There comes a point in every young man’s life when he must rip off the shackles of his predecessor’s oppressive influence and say, “Mom, I’m not going to finish the brussels sprouts. Fuck brussels sprouts.” In Coriolanus, however, the eponymous main character hasn’t taken this big step, and apparently neither has Ralph Fiennes, who directs and stars in this misconceived passion project and can’t seem to defy his own predecessor, William Shakespeare, to find the heart of the story in its translation to present day.
Set in “a place calling itself Rome”, (really, somewhere in the Balkans) and advertised as a badass military thriller, the film doesn’t aim solely for the usual art-house crowds who will see anything with Shakespeare’s name on it. It’s even targeting the teenage boys who can’t stand his plays in high school English class, but might be willing to make an exception in order to see Voldemort battle Leonidas in a live-action version of Call of Duty: Modern Warfare.
Despite the updated setting, the story remains the same: a brilliant Roman general, Caius Martius, risks his life for his country by helping win a war against the Volscians, returns as a hero honored with the name Coriolanus, but then soon finds himself betrayed by the very citizens he was protecting. Upon banishment, he joins up with his arch-rival, subtexual-lover, and head of the Volscian army, Tullus Aufidius, to seek revenge against his home country — where there’s no one awesome enough to stop him.

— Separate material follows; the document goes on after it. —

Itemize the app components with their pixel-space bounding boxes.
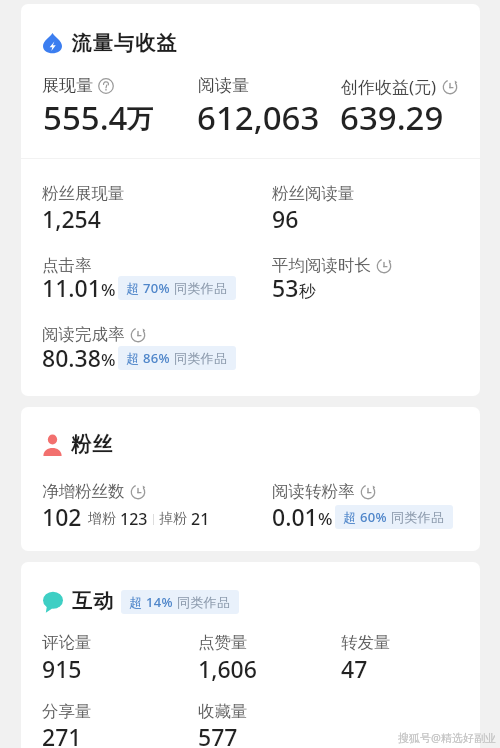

Ideally, modernizing Shakespeare should improve accessibility and help a contemporary audience jump the four hundred year gap to grasp the universal themes and ideas in a familiar, relevant context. With Coriolanus (and many other works), the bard himself employed this tactic, choosing the bits he liked from Plutarch and other historical sources, but changing key details of Roman history to mirror the peasant grain shortage revolts and the government structure in early 17th century England.

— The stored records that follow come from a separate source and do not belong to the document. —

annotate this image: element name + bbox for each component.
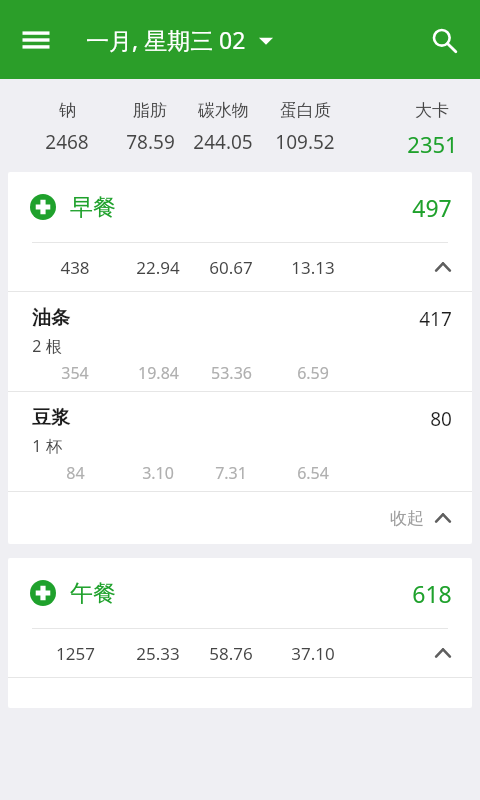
staticText: 438 bbox=[60, 256, 90, 279]
staticText: 58.76 bbox=[209, 642, 253, 665]
other: Collapse meal bbox=[428, 252, 458, 282]
staticText: 3.10 bbox=[142, 462, 174, 484]
staticText: 354 bbox=[61, 362, 89, 384]
staticText: 早餐 bbox=[70, 193, 116, 222]
staticText: 1 杯 bbox=[32, 435, 62, 457]
staticText: 7.31 bbox=[215, 462, 247, 484]
staticText: 2351 bbox=[407, 129, 458, 159]
staticText: 2468 bbox=[45, 129, 89, 155]
staticText: 618 bbox=[412, 578, 452, 609]
staticText: 午餐 bbox=[70, 579, 116, 608]
staticText: 19.84 bbox=[138, 362, 179, 384]
staticText: 大卡 bbox=[415, 100, 449, 121]
staticText: 84 bbox=[66, 462, 85, 484]
staticText: 脂肪 bbox=[133, 100, 167, 121]
staticText: 25.33 bbox=[136, 642, 180, 665]
staticText: 22.94 bbox=[136, 256, 180, 279]
staticText: 油条 bbox=[32, 306, 70, 330]
staticText: 60.67 bbox=[209, 256, 253, 279]
button[interactable]: 438 bbox=[8, 243, 472, 291]
staticText: 一月, 星期三 02 bbox=[86, 24, 246, 55]
staticText: 417 bbox=[419, 306, 452, 332]
staticText: 豆浆 bbox=[32, 406, 70, 430]
staticText: 6.54 bbox=[297, 462, 329, 484]
button[interactable]: Menu bbox=[10, 14, 62, 66]
staticText: 钠 bbox=[59, 100, 76, 121]
other: Collapse meal bbox=[428, 638, 458, 668]
button[interactable]: 一月, 星期三 02 bbox=[86, 24, 274, 55]
staticText: 80 bbox=[430, 406, 452, 432]
button[interactable]: 油条 bbox=[8, 292, 472, 392]
staticText: 蛋白质 bbox=[280, 100, 331, 121]
staticText: 13.13 bbox=[291, 256, 335, 279]
staticText: 497 bbox=[412, 192, 452, 223]
button[interactable]: 1257 bbox=[8, 629, 472, 677]
staticText: 1257 bbox=[56, 642, 95, 665]
staticText: 碳水物 bbox=[198, 100, 249, 121]
staticText: 2 根 bbox=[32, 335, 62, 357]
button[interactable]: Search bbox=[418, 14, 470, 66]
button[interactable]: 收起 bbox=[8, 492, 472, 544]
staticText: 6.59 bbox=[297, 362, 329, 384]
staticText: 109.52 bbox=[275, 129, 335, 155]
staticText: 78.59 bbox=[126, 129, 175, 155]
button[interactable]: 午餐 bbox=[8, 558, 472, 628]
staticText: 37.10 bbox=[291, 642, 335, 665]
staticText: 244.05 bbox=[193, 129, 253, 155]
button[interactable]: 豆浆 bbox=[8, 392, 472, 492]
staticText: 收起 bbox=[390, 508, 424, 529]
button[interactable]: 早餐 bbox=[8, 172, 472, 242]
staticText: 53.36 bbox=[211, 362, 252, 384]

Remarkably though, Fiennes’s modernization does the exact opposite, rendering the film even less accessible than in its original ancient Roman setting. By staunchly sticking to the original plot structure, he undermines the “realism” of his world where, apparently, two-hundred idiotically inconstant citizens make up the entirety of the city’s population, sidestep every government process and banish a war hero, who should, by all logic, have the control and loyalty of his army. Sure, the film has some clever integration of technology by staging conversations over televisions and webcams or replacing the “citizen” characters with news pundits; and Fiennes manages to do this without ever calling attention to these conventions, unlike Baz Luhrmann’s wink-wink close-ups of guns that say “sword” on them — a joke that just made you die a little more remembering it.
Altogether, though, the world feels awkwardly constructed, a glaring error in this story especially, because the plot’s biggest stakes revolve around the fate of Rome as a symbol and location, rather than the fates of any individual characters. It’s Coriolanus’s love for his city that’s being tested and betrayed, and it is the city that is in danger of being destroyed. When the world isn’t fully thought out enough to be a believable representation of a real place, or even an alternate fantasy setting (like Loncraine’s memorable Richard III adaptation set in a 1930’s fascist England), it’s unreasonable to expect an audience to be invested in anything about it.
Admittedly, part of the reason Richard III works so well is that the source play itself is excellent. Coriolanus is simply a weaker work with flat, unsympathetic characters and fewer classic set-piece moments to anticipate. It’s politically complex with bleak ideas regarding history’s endless cycles of violence for power or the conflicts between personal identity, familial and socio-econonomc responsibility. This complexity though, is the result of Shakespeare’s deconstruction of character motives and spreading the blame. Everyone is both right in one way and wrong in another, but this doesn’t deepen such simple characters in a flimsy world; it just makes us more indifferent towards them.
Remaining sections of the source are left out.